[Study material]
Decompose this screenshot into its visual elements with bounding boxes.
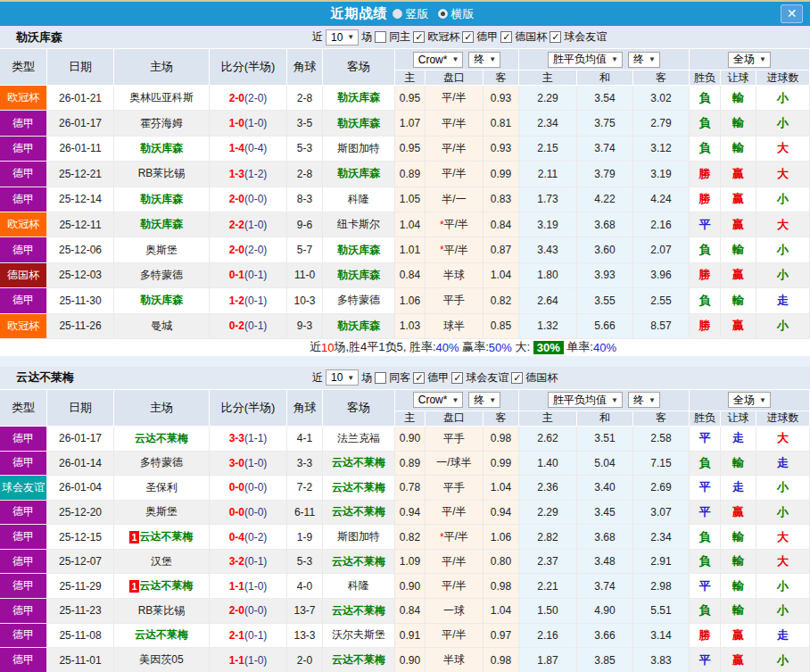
home-team: 云达不莱梅 — [140, 578, 194, 593]
result-char: 勝 — [699, 166, 711, 182]
result-char: 大 — [777, 140, 789, 156]
handicap-text: 一球 — [443, 603, 465, 618]
handicap-text: 平/半 — [442, 116, 466, 131]
away-team-cell: 勒沃库森 — [323, 314, 395, 338]
handicap-text: 平手 — [443, 480, 465, 495]
away-team: 勒沃库森 — [337, 166, 380, 181]
crow-home-odds: 0.82 — [395, 525, 426, 549]
close-button[interactable]: ✕ — [781, 4, 803, 23]
result-char: 勝 — [699, 191, 711, 207]
fullmatch-select[interactable]: 全场▼ — [728, 392, 771, 408]
final-odds-select[interactable]: 终▼ — [468, 52, 500, 68]
select-value: Crow* — [418, 394, 448, 406]
final-odds-select[interactable]: 终▼ — [468, 392, 500, 408]
result-char: 小 — [777, 652, 789, 668]
league-checkbox[interactable]: ✓ — [550, 31, 561, 43]
fulltime-score: 1-0 — [229, 117, 244, 129]
avg-draw-odds: 5.04 — [577, 452, 633, 476]
match-count-select[interactable]: 10▼ — [326, 29, 359, 46]
result-char: 勝 — [699, 267, 711, 283]
handicap-text: 平/半 — [444, 243, 468, 258]
league-checkbox[interactable]: ✓ — [451, 372, 463, 384]
section-divider — [0, 356, 810, 367]
result-char: 走 — [777, 627, 789, 643]
league-badge: 欧冠杯 — [0, 86, 47, 110]
result-cell: 負 — [690, 525, 721, 549]
match-score: 0-2(0-1) — [210, 314, 287, 338]
match-score: 1-1(1-0) — [210, 574, 287, 598]
match-date: 25-12-20 — [47, 501, 114, 525]
column-header: 日期 — [47, 390, 114, 427]
team-name: 云达不莱梅 — [16, 369, 74, 386]
match-date: 26-01-21 — [47, 86, 114, 110]
fulltime-score: 1-4 — [229, 142, 244, 154]
home-team-cell: 云达不莱梅 — [114, 427, 210, 451]
layout-radio[interactable] — [438, 9, 448, 19]
league-checkbox[interactable]: ✓ — [511, 372, 523, 384]
league-checkbox[interactable]: ✓ — [462, 31, 474, 43]
handicap-result-cell: 輸 — [721, 86, 756, 110]
corner-score: 1-9 — [287, 525, 323, 549]
corner-score: 4-0 — [287, 574, 323, 598]
handicap-text: 平/半 — [444, 217, 468, 232]
sub-column-header: 胜负 — [690, 71, 721, 86]
goals-cell: 大 — [756, 212, 810, 236]
halftime-score: (2-0) — [244, 244, 267, 256]
handicap-result-cell: 贏 — [721, 501, 756, 525]
match-count-select[interactable]: 10▼ — [326, 369, 359, 386]
avg-away-odds: 3.12 — [633, 137, 690, 161]
table-body: 欧冠杯26-01-21奥林匹亚科斯2-0(2-0)2-8勒沃库森0.95平/半0… — [0, 86, 810, 339]
sub-column-header: 让球 — [721, 411, 756, 427]
goals-cell: 大 — [756, 137, 810, 161]
avg-draw-odds: 4.90 — [577, 599, 633, 623]
league-checkbox[interactable]: ✓ — [413, 372, 425, 384]
home-team: 美因茨05 — [139, 652, 183, 668]
handicap-text: 平手 — [443, 431, 465, 446]
match-score: 0-4(0-2) — [210, 525, 287, 549]
match-row: 德甲25-11-01美因茨051-1(1-0)2-0云达不莱梅0.90半球0.9… — [0, 648, 810, 672]
layout-radio[interactable] — [393, 9, 402, 19]
same-venue-checkbox[interactable] — [375, 31, 386, 43]
handicap-text: 平/半 — [444, 529, 468, 544]
corner-score: 8-3 — [287, 187, 323, 212]
same-venue-checkbox[interactable] — [375, 372, 386, 384]
home-team-cell: 勒沃库森 — [114, 187, 210, 212]
home-team-cell: 勒沃库森 — [114, 137, 210, 161]
fullmatch-select[interactable]: 全场▼ — [728, 52, 771, 68]
handicap-text: 平/半 — [442, 166, 466, 181]
corner-score: 11-0 — [287, 263, 323, 287]
column-header: 客场 — [323, 390, 395, 427]
title-group: 近期战绩 竖版横版 — [331, 5, 480, 22]
crow-home-odds: 0.90 — [395, 427, 426, 451]
crow-company-select[interactable]: Crow*▼ — [413, 52, 464, 68]
home-team: 圣保利 — [145, 480, 178, 495]
avg-odds-select[interactable]: 胜平负均值▼ — [548, 392, 623, 408]
crow-home-odds: 1.06 — [395, 288, 426, 312]
final-odds-select[interactable]: 终▼ — [628, 52, 660, 68]
result-char: 負 — [699, 242, 711, 258]
corner-score: 3-5 — [287, 111, 323, 135]
crow-away-odds: 0.87 — [484, 237, 519, 261]
fulltime-score: 0-2 — [229, 319, 244, 332]
final-odds-select[interactable]: 终▼ — [628, 392, 660, 408]
result-char: 贏 — [732, 217, 744, 233]
match-row: 德甲25-12-07汉堡3-2(0-1)5-3云达不莱梅1.09平/半0.802… — [0, 550, 810, 575]
titlebar: 近期战绩 竖版横版 ✕ — [0, 2, 810, 26]
section-header: 勒沃库森 近10▼场同主✓欧冠杯✓德甲✓德国杯✓球会友谊 — [0, 26, 810, 49]
result-char: 輸 — [732, 529, 744, 545]
halftime-score: (0-0) — [244, 604, 267, 617]
fulltime-score: 2-0 — [229, 244, 244, 256]
handicap-result-cell: 贏 — [721, 648, 756, 672]
handicap-text: 平/半 — [442, 504, 466, 519]
league-label: 德国杯 — [525, 370, 558, 386]
crow-company-select[interactable]: Crow*▼ — [413, 392, 464, 408]
away-team-cell: 云达不莱梅 — [323, 599, 395, 623]
avg-odds-select[interactable]: 胜平负均值▼ — [548, 52, 623, 68]
crow-home-odds: 0.90 — [395, 648, 426, 672]
league-checkbox[interactable]: ✓ — [500, 31, 512, 43]
league-checkbox[interactable]: ✓ — [413, 31, 425, 43]
chevron-down-icon: ▼ — [451, 55, 459, 63]
goals-cell: 小 — [756, 599, 810, 623]
avg-away-odds: 3.14 — [633, 624, 690, 648]
home-team: 勒沃库森 — [140, 192, 183, 207]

[Exercise brief] Whenever the word "away" appears in a line of the listing, copy out that line.

[Output]
away-team-cell: 勒沃库森 — [323, 314, 395, 338]
away-team: 勒沃库森 — [337, 166, 380, 181]
avg-away-odds: 3.12 — [633, 137, 690, 161]
crow-away-odds: 0.87 — [484, 237, 519, 261]
away-team-cell: 云达不莱梅 — [323, 599, 395, 623]
avg-away-odds: 3.14 — [633, 624, 690, 648]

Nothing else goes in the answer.